A comparative study of machine learning models and dynamic ensemble selection approaches to identify chronic diseases

Abstract

Chronic diseases (CDs) are the leading cause of death globally, significantly increasing the risk of acute clinical complications and imposing a substantial economic burden on healthcare systems. The most prevalent CDs include respiratory diseases, cancer, cardiovascular diseases (CVDs), and diabetes. Machine learning (ML) models have demonstrated remarkable success in various clinical tasks, such as predicting hospitalizations, assessing patient mortality risk, and identifying disease risk factors. In recent years, ensemble methods have shown excellent results across multiple domains. Specifically, dynamic ensemble selection (DES) approaches, which automatically select ensemble ML models, have proven highly effective in predictive applications. However, few studies have explored the use of DES for predictive tasks in clinical settings. The objective of this Master’s thesis is to evaluate and compare the predictive performance of various DES approaches in identifying different chronic diseases. To achieve this, several public datasets of patients diagnosed with CDs, including CVDs, diabetes, and skin cancer, were analyzed.

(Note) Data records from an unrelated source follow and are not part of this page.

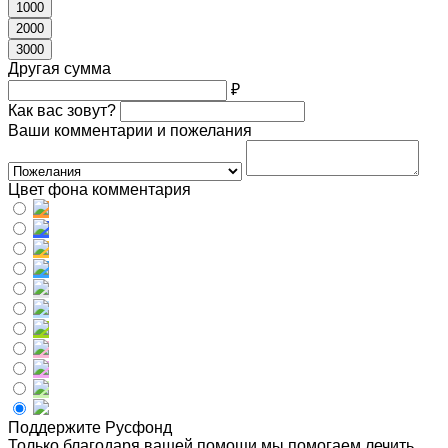
1000
2000
3000
Другая сумма
₽
Как вас зовут?
Ваши комментарии и пожелания
Цвет фона комментария
Поддержите Русфонд
Только благодаря вашей помощи мы помогаем лечить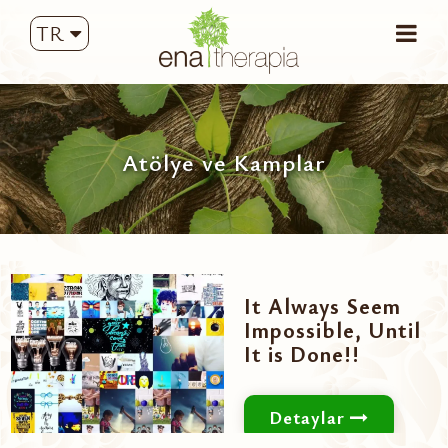
TR
Atölye ve Kamplar
It Always Seem
Impossible, Until
It is Done!!
Detaylar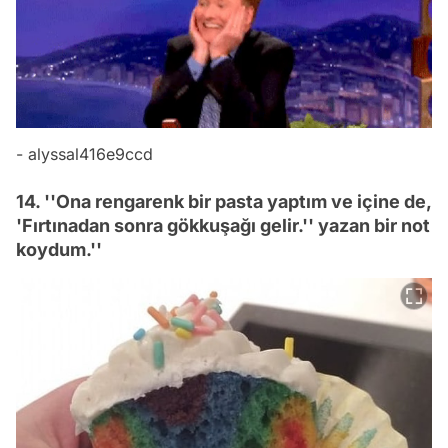
- alyssal416e9ccd
14. ''Ona rengarenk bir pasta yaptım ve içine de,
'Fırtınadan sonra gökkuşağı gelir.'' yazan bir not
koydum.''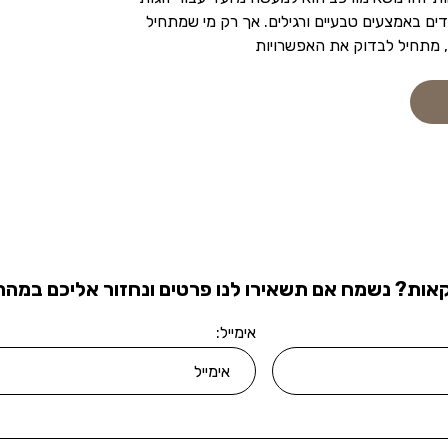
ים באמצעים טבעיים ורגילים. אך רק מי שמתחיל
, מתחיל לבדוק את האפשרויות
אות? נשמח אם תשאירו לנו פרטים ונחזור אליכם במהרה
אימייל: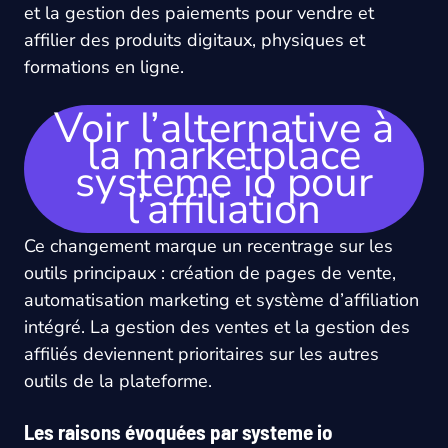
et la gestion des paiements pour vendre et
affilier des produits digitaux, physiques et
formations en ligne.
Voir l’alternative à
la marketplace
systeme io pour
l’affiliation
Ce changement marque un recentrage sur les
outils principaux : création de pages de vente,
automatisation marketing et système d’affiliation
intégré. La gestion des ventes et la gestion des
affiliés deviennent prioritaires sur les autres
outils de la plateforme.
Les raisons évoquées par systeme io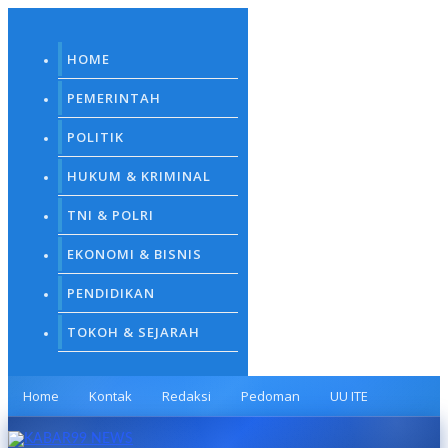
Skip
to
content
HOME
PEMERINTAH
POLITIK
HUKUM & KRIMINAL
TNI & POLRI
EKONOMI & BISNIS
PENDIDIKAN
TOKOH & SEJARAH
Home
Kontak
Redaksi
Pedoman
UU ITE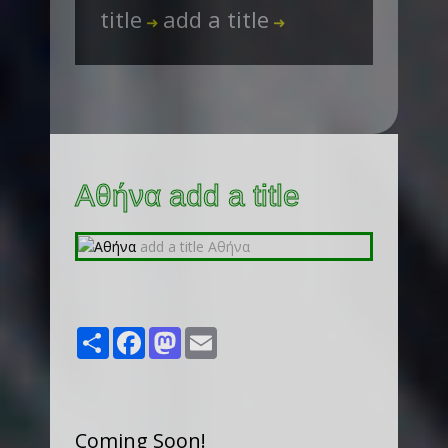
title
add a title
➜
➜
Αθήνα add a title
Share
Facebook
Mastodon
Email
Coming Soon!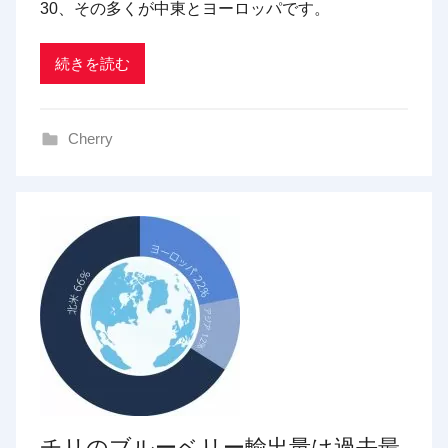
30、その多くが中東とヨーロッパです。
r
a
d
続きを読む
i
n
Cherry
g
チリのブルーベリー輸出量は過去最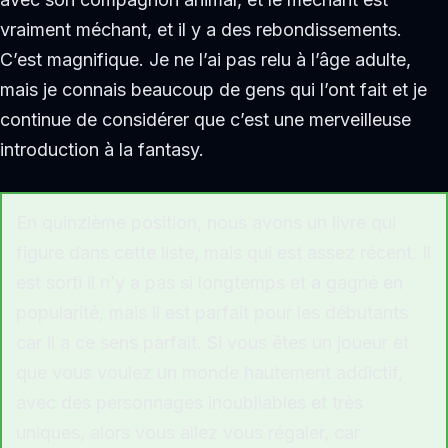
vraiment méchant, et il y a des rebondissements.
C’est magnifique. Je ne l’ai pas relu à l’âge adulte,
mais je connais beaucoup de gens qui l’ont fait et je
continue de considérer que c’est une merveilleuse
introduction à la fantasy.
En quinzième position, nous avons un livre qui
figure dans cette liste, mais qui est assez récent. Il
est sorti il n’y a pas si longtemps et a gagné en
popularité, mais il est parfait pour les débutants
car il a ce sens parfait. Si vous êtes un joueur et
que vous voulez un monde hautement addictif,
avec des personnages inoubliables et très
uniques, alors vous allez vous régaler, car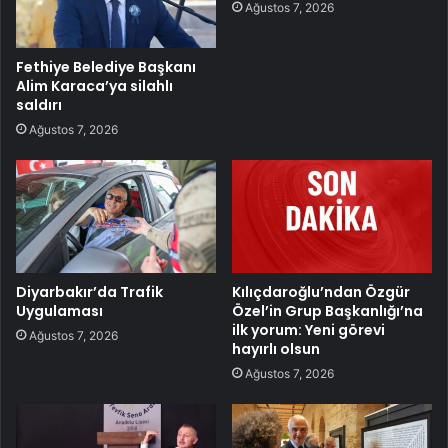
Ağustos 7, 2026
Fethiye Belediye Başkanı
Alim Karaca’ya silahlı
saldırı
Ağustos 7, 2026
Diyarbakır’da Trafik
Kılıçdaroğlu’ndan Özgür
Uygulaması
Özel’in Grup Başkanlığı’na
ilk yorum: Yeni görevi
Ağustos 7, 2026
hayırlı olsun
Ağustos 7, 2026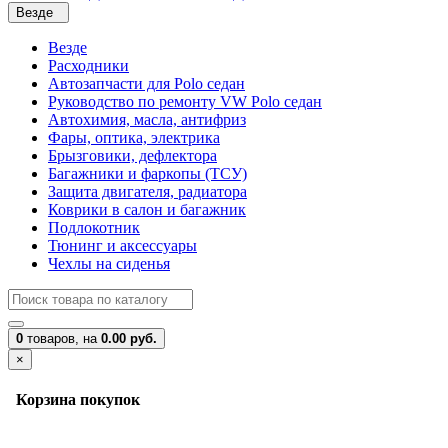
Везде
Везде
Расходники
Автозапчасти для Polo седан
Руководство по ремонту VW Polo седан
Автохимия, масла, антифриз
Фары, оптика, электрика
Брызговики, дефлектора
Багажники и фаркопы (ТСУ)
Защита двигателя, радиатора
Коврики в салон и багажник
Подлокотник
Тюнинг и аксессуары
Чехлы на сиденья
0
товаров,
на
0.00 руб.
×
Корзина покупок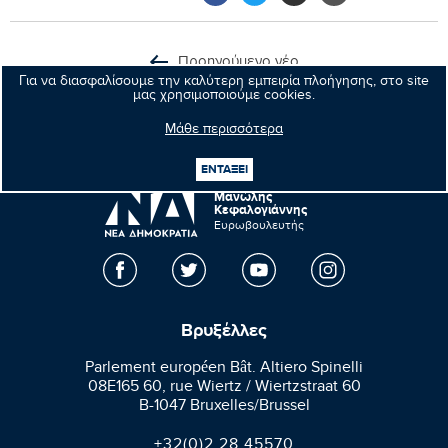
Προηγούμενο νέο
Για να διασφαλίσουμε την καλύτερη εμπειρία πλοήγησης, στο site
μας χρησιμοποιούμε cookies.
Επόμενο νέο
Μάθε περισσότερα
ΕΝΤΑΞΕΙ
Μανώλης
Κεφαλογιάννης
Ευρωβουλευτής
Βρυξέλλες
Parlement européen Bât. Altiero Spinelli
08E165 60, rue Wiertz / Wiertzstraat 60
B-1047 Bruxelles/Brussel
+32(0)2 28 45570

Multiple ML models, such as Random Forest Classifier, Logistic Regression, K-Nearest Neighbor and Support Vector Machines, were employed as base learners in the DES framework. The results demonstrated that KNOP (a dynamic ensemble selection technique being used) consistently outperformed both traditional classifiers and other DES methods across most datasets, particularly excelling in precision and recall, making it the most reliable model for minimizing false positives and false negatives predictions. Traditional classifiers, such as Random Forest and SVC, also showed competitive performance, especially in terms of specificity and accuracy, proving to be robust options in more general settings. The findings suggest that DES techniques, particularly KNOP, offer a balanced and highly effective approach for predictive tasks in chronic disease identification.